As explained in NRDC’s comments and testimony to the Commission, here’s why budget caps on efficiency programs are backwards: pre-determining random budget limits for cost-effective efficiency programs is like building a high-performance sportscar from scratch, sinking labor, material, design, and fabrication costs to roll it off the assembly line, only to randomly limit the car to drive a max of just 55 MPH, only providing enough gasoline to drive just 10,000 miles, and then scrapping it at the junkyard. A lot of work, minimal reward.
Put another way, Dominion’s low budget ceilings on efficiency is like building a dispatchable electric generating unit, at a cost of $1 billion ratepayer dollars, but then only allowing it to run 50% of the year, and then junking it after just five years of service, regardless of how well it could have kept performing.
Rather than knee-capping their own programs, in favor of Dominion’s more expensive, lucrative steel in the ground, the SCC should require Dominion simply do what utilities do in normally regulated states: aspire to capture all cost-effective savings from each efficiency measure, reaching as many customers as is feasible, as is determined through straightforward “potential studies,” and then design each program to tap that full savings potential, without arbitrary cost limits or 5-year cliffs. And after those efficiency programs have ramped up, simply use "evaluation and verification" data (the topic of another important proceeding at the SCC), to confirm that the programs are delivering savings as designed, and if not, adjust accordingly. (And that includes maybe capping or even discontinuing poorly performing programs, but based on actual real-world, after-the-fact performance data.) It just ain't rocket science, and in fact it's what all those utilities in surrounding regulated states do, to help keep their rates lower than Dominion's.
If the SCC required Dominion to do so, you can bet your bottom dollar (hopefully one saved through a Dominion efficiency program!) that Dominion will serve far more than just 3 out of a hundred of its customers with good, bill-lowering efficiency programs. And maybe, just maybe, Dominion’s excessively high rates will start to come down as well.

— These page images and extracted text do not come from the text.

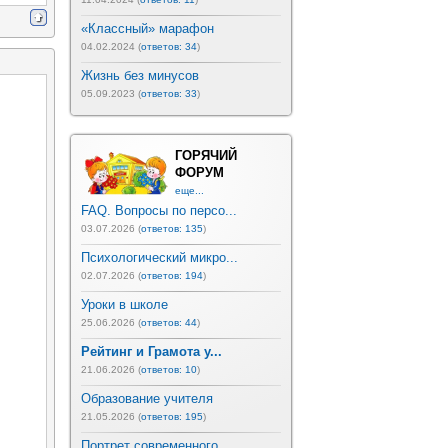
«Классный» марафон
04.02.2024 (
ответов: 34
)
Жизнь без минусов
05.09.2023 (
ответов: 33
)
ГОРЯЧИЙ
ФОРУМ
еще...
FAQ. Вопросы по персо...
03.07.2026 (
ответов: 135
)
Психологический микро...
02.07.2026 (
ответов: 194
)
Уроки в школе
25.06.2026 (
ответов: 44
)
Рейтинг и Грамота у...
21.06.2026 (
ответов: 10
)
Образование учителя
21.05.2026 (
ответов: 195
)
Портрет современного ...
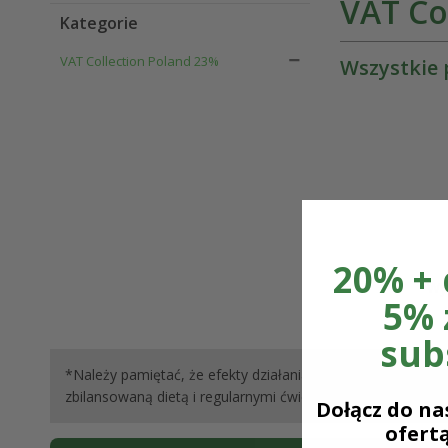
VAT Co
Kategorie
VAT Collection Poland 23%
Wszystkie 
20% +
Wyb
5% 
sub
*Należy pamiętać, że efekty działania naszych produktów 
zbilansowaną dietą i regularnymi ćwiczeniami. Wszystkie op
Dołącz do nas
ofertą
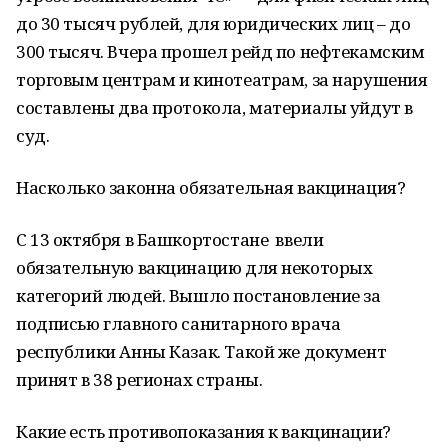
до 30 тысяч рублей, для юридических лиц – до
300 тысяч. Вчера прошел рейд по нефтекамским
торговым центрам и кинотеатрам, за нарушения
составлены два протокола, материалы уйдут в
суд.
Насколько законна обязательная вакцинация?
С 13 октября в Башкортостане ввели
обязательную вакцинацию для некоторых
категорий людей. Вышло постановление за
подписью главного санитарного врача
республики Анны Казак. Такой же документ
принят в 38 регионах страны.
Какие есть противопоказания к вакцинации?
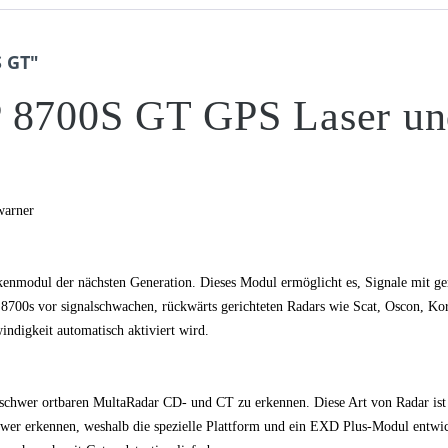
 GT"
700S GT GPS Laser un
warner
kenmodul der nächsten Generation. Dieses Modul ermöglicht es, Signale mit ge
00s vor signalschwachen, rückwärts gerichteten Radars wie Scat, Oscon, Ko
indigkeit automatisch aktiviert wird.
 schwer ortbaren MultaRadar CD- und CT zu erkennen. Diese Art von Radar 
wer erkennen, weshalb die spezielle Plattform und ein EXD Plus-Modul entwi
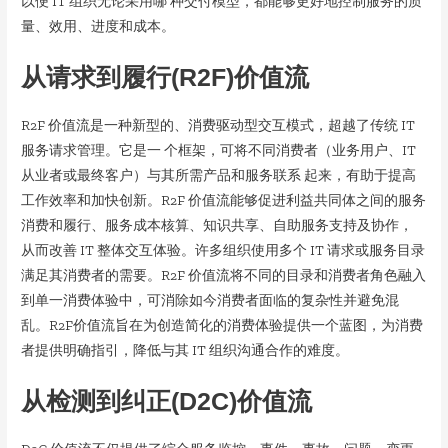
以便 IT 组织无论采用哪 种交付模型，都能够更好地控制服务的质
量、效用、进度和成本。
从请求到履行(R2F)价值流
R2F 价值流是一种新型的、消费驱动型交互模式，超越了传统 IT
服务请求管理。它是一 个框架，可将不同消费者（业务用户、IT
从业者或最终客户）与其所需产品和服务联系 起来，有助于提高
工作效率和加快创新。R2F 价值流能够促进利益共同体之间的服务
消费和履行、服务成本核算、知识共享、自助服务支持及协作，
从而改善 IT 整体交互体验。许多组织使用多个 IT 请求或服务目录
满足其消费者的需要。R2F 价值流将不同的目录和消费者角色融入
到单一消费体验中，可消除如今消费者面临的复杂性并避免混
乱。R2F价值流旨在为创造简化的消费体验提供一个蓝图，为消费
者提供明确指引，降低与其 IT 组织沟通合作的难度。
从检测到纠正(D2C)价值流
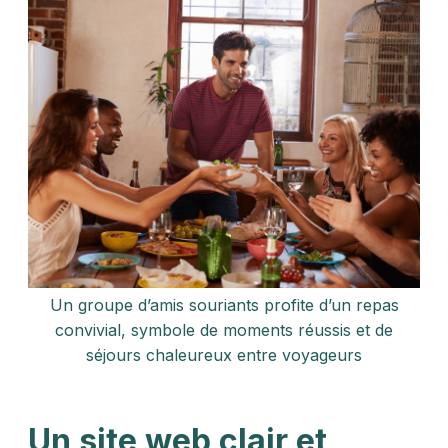
Un groupe d’amis souriants profite d’un repas
convivial, symbole de moments réussis et de
séjours chaleureux entre voyageurs
Un site web clair et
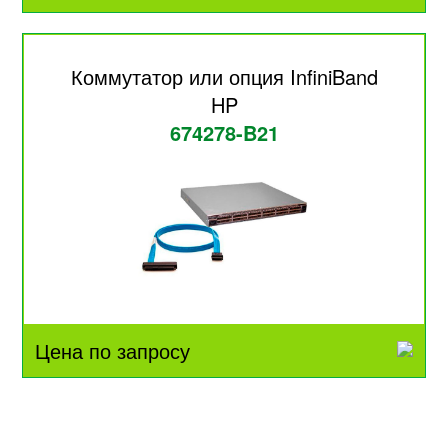
Коммутатор или опция InfiniBand
HP
674278-B21
Цена по запросу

So here’s to hoping the Commission abandons, in this efficiency proceeding, its antiquated and harmful reliance on arbitrary cost ceilings (which, for the record, began at the Commission’s behest over a decade ago, and with which Dominion is apparently only too happy to acquiesce).
If it doesn’t, and Dominion continues to shortchange efficiency in service to its shareholder owners on Wall Street, rather than serving Joan and Johnny Virginia, it may well be time to consider the wisdom of returning Virginia back to traditional monopoly regulation, and the rightsized electric rates that come with it.